● **Your objective**
Down to the last line, print the entries below exactly, and keep every picture out of the copy.
★ ★ ★
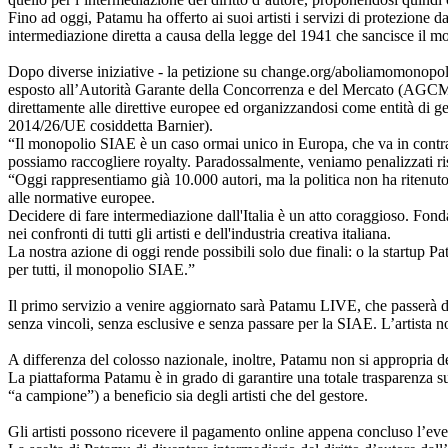
Fino ad oggi, Patamu ha offerto ai suoi artisti i servizi di protezione da
intermediazione diretta a causa della legge del 1941 che sancisce il 
Dopo diverse iniziative - la petizione su change.org/aboliamomonopolios
esposto all’Autorità Garante della Concorrenza e del Mercato (AGCM) p
direttamente alle direttive europee ed organizzandosi come entità di ges
2014/26/UE cosiddetta Barnier).
“Il monopolio SIAE è un caso ormai unico in Europa, che va in contras
possiamo raccogliere royalty. Paradossalmente, veniamo penalizzati ri
“Oggi rappresentiamo già 10.000 autori, ma la politica non ha ritenuto 
alle normative europee.
Decidere di fare intermediazione dall'Italia è un atto coraggioso. Fon
nei confronti di tutti gli artisti e dell'industria creativa italiana.
La nostra azione di oggi rende possibili solo due finali: o la startup Pa
per tutti, il monopolio SIAE.”
Il primo servizio a venire aggiornato sarà Patamu LIVE, che passerà dall’
senza vincoli, senza esclusive e senza passare per la SIAE. L’artista 
A differenza del colosso nazionale, inoltre, Patamu non si appropria del
La piattaforma Patamu è in grado di garantire una totale trasparenza sul
“a campione”) a beneficio sia degli artisti che del gestore.
Gli artisti possono ricevere il pagamento online appena concluso l’event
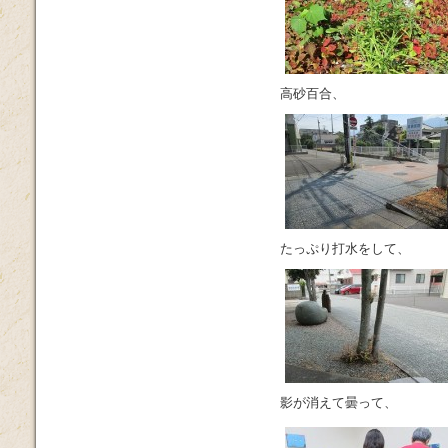
高砂百合、
たっぷり打水をして、
影が消えて曇って、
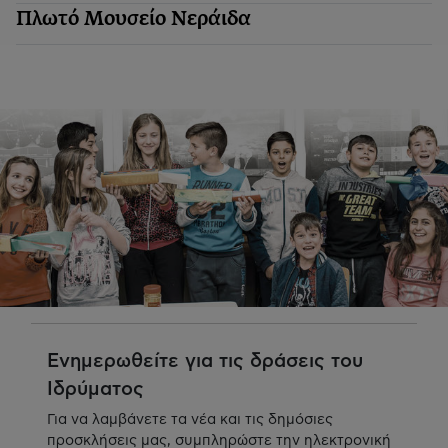
Πλωτό Μουσείο Νεράιδα
Ενημερωθείτε για τις δράσεις του
Ιδρύματος
Για να λαμβάνετε τα νέα και τις δημόσιες
προσκλήσεις μας, συμπληρώστε την ηλεκτρονική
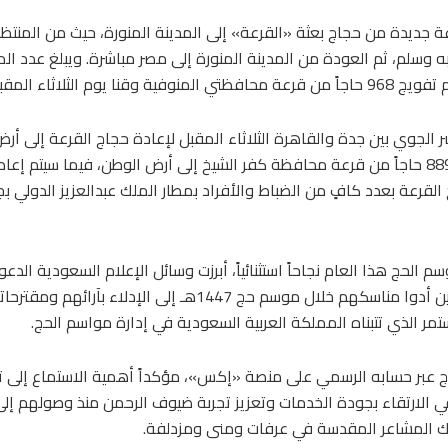
 جديدة من حجاج بعثة «القرعة» إلى المدينة المنورة، حيث من المنتظر
لثلاثاء المقبل.
ر الجوي بين جدة والقاهرة الثلاثاء المقبل لإعادة حجاج القرعة إلى أر
القرعة بعدد كافٍ من الضباط والأفراد بمطار الملك عبدالعزيز الدولي 
الحج هذا العام نجاحاً استثنائياً، أبرزت وسائل الإعلام السعودية الدع
توفيق الربيعة، والتي دعا فيها حجاج بيت الله الحرام الذين أدوا 
 الذي تتبناه المملكة العربية السعودية في إدارة مواسم الحج.
جاج عبر حسابه الرسمي على منصة «إكس»، مؤكداً أهمية الاستماع إلى 
ي الارتقاء بجودة الخدمات وتعزيز تجربة ضيوف الرحمن منذ وصولهم إ
كذلك المشاعر المقدسة في عرفات ومنى ومزدلفة.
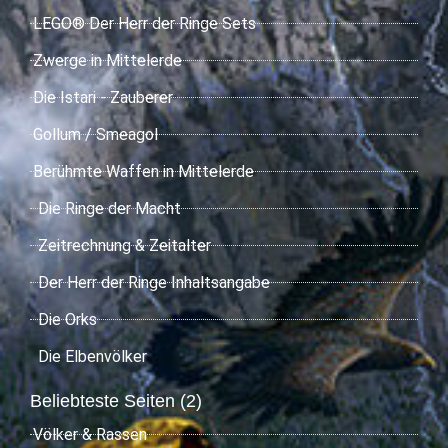
LEGO® Der Herr der Ringe Sets
Zwerge in Mittelerde
Die Istari - Zauberer
Gollum / Smeagol
Berühmte Waffen in Mittelerde
Die Ringe der Macht
Zeitrechnung & Zeitalter
Der Herr der Ringe Inhaltsangabe
Die Orks
Die Elbenvölker
Beliebteste Seiten (2)
Völker & Rassen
★ ★ ★
● **Solved problem**
Fino ad oggi, Patamu ha offerto ai suoi artisti i servizi di protezione da
intermediazione diretta a causa della legge del 1941 che sancisce il 
Dopo diverse iniziative - la petizione su change.org/aboliamomonopolios
esposto all’Autorità Garante della Concorrenza e del Mercato (AGCM) p
direttamente alle direttive europee ed organizzandosi come entità di ges
2014/26/UE cosiddetta Barnier).
“Il monopolio SIAE è un caso ormai unico in Europa, che va in contras
possiamo raccogliere royalty. Paradossalmente, veniamo penalizzati ri
“Oggi rappresentiamo già 10.000 autori, ma la politica non ha ritenuto 
alle normative europee.
Decidere di fare intermediazione dall'Italia è un atto coraggioso. Fon
nei confronti di tutti gli artisti e dell'industria creativa italiana.
La nostra azione di oggi rende possibili solo due finali: o la startup Pa
per tutti, il monopolio SIAE.”
Il primo servizio a venire aggiornato sarà Patamu LIVE, che passerà dall’
senza vincoli, senza esclusive e senza passare per la SIAE. L’artista 
A differenza del colosso nazionale, inoltre, Patamu non si appropria del
La piattaforma Patamu è in grado di garantire una totale trasparenza sul
“a campione”) a beneficio sia degli artisti che del gestore.
Gli artisti possono ricevere il pagamento online appena concluso l’event
高砂百合、
たっぷり打水をして、
影が消えて曇って、
Πλωτό Μουσείο Νεράιδα
Ενημερωθείτε για τις δράσεις του
Ιδρύματος
Για να λαμβάνετε τα νέα και τις δημόσιες
προσκλήσεις μας, συμπληρώστε την ηλεκτρονική
 جديدة من حجاج بعثة «القرعة» إلى المدينة المنورة، حيث من المنتظر
لثلاثاء المقبل.
ر الجوي بين جدة والقاهرة الثلاثاء المقبل لإعادة حجاج القرعة إلى أر
القرعة بعدد كافٍ من الضباط والأفراد بمطار الملك عبدالعزيز الدولي 
الحج هذا العام نجاحاً استثنائياً، أبرزت وسائل الإعلام السعودية الدع
توفيق الربيعة، والتي دعا فيها حجاج بيت الله الحرام الذين أدوا 
 الذي تتبناه المملكة العربية السعودية في إدارة مواسم الحج.
جاج عبر حسابه الرسمي على منصة «إكس»، مؤكداً أهمية الاستماع إلى 
ي الارتقاء بجودة الخدمات وتعزيز تجربة ضيوف الرحمن منذ وصولهم إ
كذلك المشاعر المقدسة في عرفات ومنى ومزدلفة.
LEGO® Der Herr der Ringe Sets
Zwerge in Mittelerde
Die Istari - Zauberer
Gollum / Smeagol
Berühmte Waffen in Mittelerde
Die Ringe der Macht
Zeitrechnung & Zeitalter
Der Herr der Ringe Inhaltsangabe
Die Orks
Die Elbenvölker
Beliebteste Seiten (2)
Völker & Rassen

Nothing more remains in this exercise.